The statement says that “While the Festival will feature more than 100 speakers, many have raised deep concerns about several speakers who have a documented and troubling history of engaging in antisemitism by speaking and acting in ways that denigrate Jewish people. We unequivocally — and emphatically — condemn antisemitism as antithetical to our institutional values.”
However, as you are well aware, in recent years, many critics of Israeli occupation, and the oppression of Palestinian people and Arabs within Israel by the Israeli state, have been branded as antisemitic by Zionist organizations and individuals. Your statement gives the impression that the entire festival could be seen as hosting views that you see as “incompatible with our institutional values.”
We appreciate the fact that you write that “As a university, we also fiercely support the free exchange of ideas as central to our educational mission. This includes the expression of views that are controversial and even those that are incompatible with our institutional values.” It is equally important for us as educators to declare our support for Palestinian artists and writers, making it clear that we condemn antisemitism as well as Islamophobia and the oppression of Palestinians. Given the rise of hate speech and hate crimes against Muslims, Jews, and other vulnerable minority groups, the statement as it stands would make Palestinian students and their allies on this campus feel that they do not have the support of the University. The University needs to recognize that there is a great deal of bigotry on the part of those who are hostile to Palestinian rights. Instead of valuing some lives over others, the University should make a clear distinction between the affirmation of Palestinian rights, culture, and literature, and the practice of antisemitism.

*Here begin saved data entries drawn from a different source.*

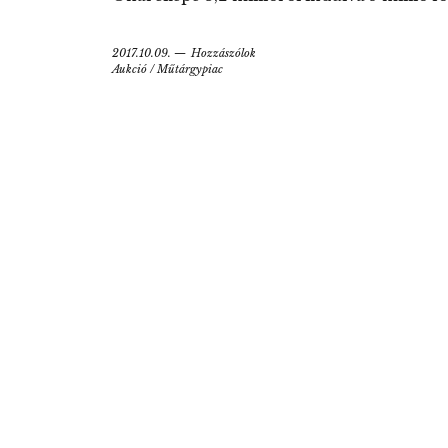
2017.10.09.
Hozzászólok
Aukció
/
Műtárgypiac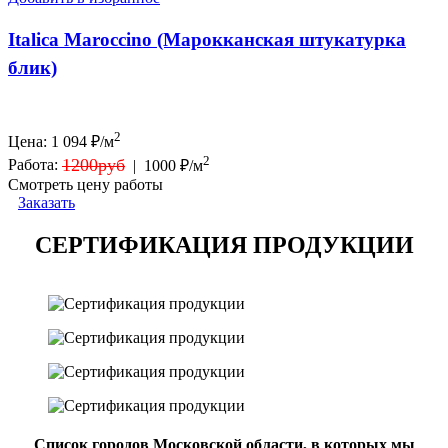
Italica Maroccino (Марокканская штукатурка
блик)
2
Цена:
1 094
₽/м
2
1200руб
Работа:
|
1000 ₽/м
Смотреть цену работы
Заказать
СЕРТИФИКАЦИЯ ПРОДУКЦИИ
Список городов Московской области, в которых мы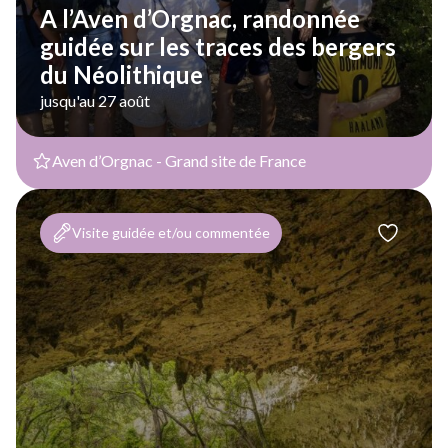
A l’Aven d’Orgnac, randonnée
guidée sur les traces des bergers
du Néolithique
jusqu'au 27 août
Aven d’Orgnac - Grand site de France
Visite guidée et/ou commentée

We ask that as leaders of the Penn community, you immediately amend your statement so that it is clearly in support of a diversity of views and diversity of religious, racial, and cultural communities on campus.
Literature teaches us to engage in critical thought, it teaches us empathy, and it also teaches us that complex issues cannot be reduced to simple wars of position. Palestinian literature, like any other, is deeply intertwined with the dreams and aspirations of the Palestinian people; it also expresses their agony and resistance to occupation. We ought to respect that, and welcome a discussion of Palestinian literature, just as we would a festival exploring literature from any other part of the world or any other group of people. Let us celebrate our diversity and also the work of literature and the humanities.
The Palestine Writes Literature Festival should not be singled out for censure. Neither should it be denied the diversity of viewpoints that comprise the Palestinian condition.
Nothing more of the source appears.